Bei Peter ist die Beziehung zur deutschen Herkunft viel enger und intensiver, „mein Ungarndeutschtum prägt mich sehr”, wie er sagt, stammt er doch sowohl mütterlicher- als auch väterlicherseits aus einer ungarndeutschen Familie. Er ist in der Nähe von Budapest aufgewachsen, ging später nach München und arbeitet dort im Marketingbereich.

Sebastian ist in Ungarn aufgewachsen und erst „das Studium hat” ihn „nach Deutschland gebracht”. Nach seinem Abschluss habe er wieder etwas Zeit in seinem Heimatland Ungarn gelebt, ehe er dann nach Österreich ging, um dort „einem meiner Ausbildung einschlägigen Beruf” nachzugehen, wie er sagt.
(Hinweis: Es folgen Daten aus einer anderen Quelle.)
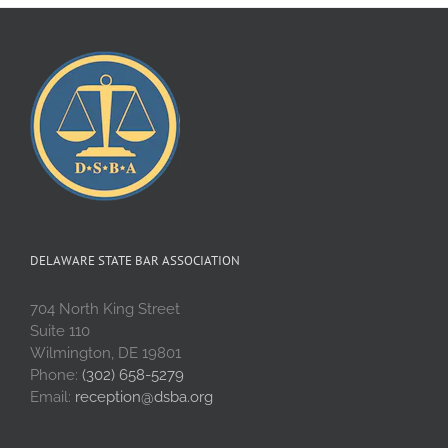
DELAWARE STATE BAR ASSOCIATION
704 North King Street
Suite 110
Wilmington, DE 19801
Phone:
(302) 658-5279
Email:
reception@dsba.org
Katharina stammt aus der Nähe von Budapest und ist in einer ungarndeutschen Familie aufgewachsen. Nach eigenem Bekunden ist ihr „der ungarndeutsche Kulturkreis” sehr wichtig, was ihre aktive Mitgliedschaft in ungarndeutschen Kulturgruppen, die auch heute noch währt, zeigt. Die im Bildungs- und Erziehungsbereich tätige Katharina lebt seit einigen Jahren in Bayern und auch dort ist sie nach eigenen Angaben im lokalen Kulturleben aktiv.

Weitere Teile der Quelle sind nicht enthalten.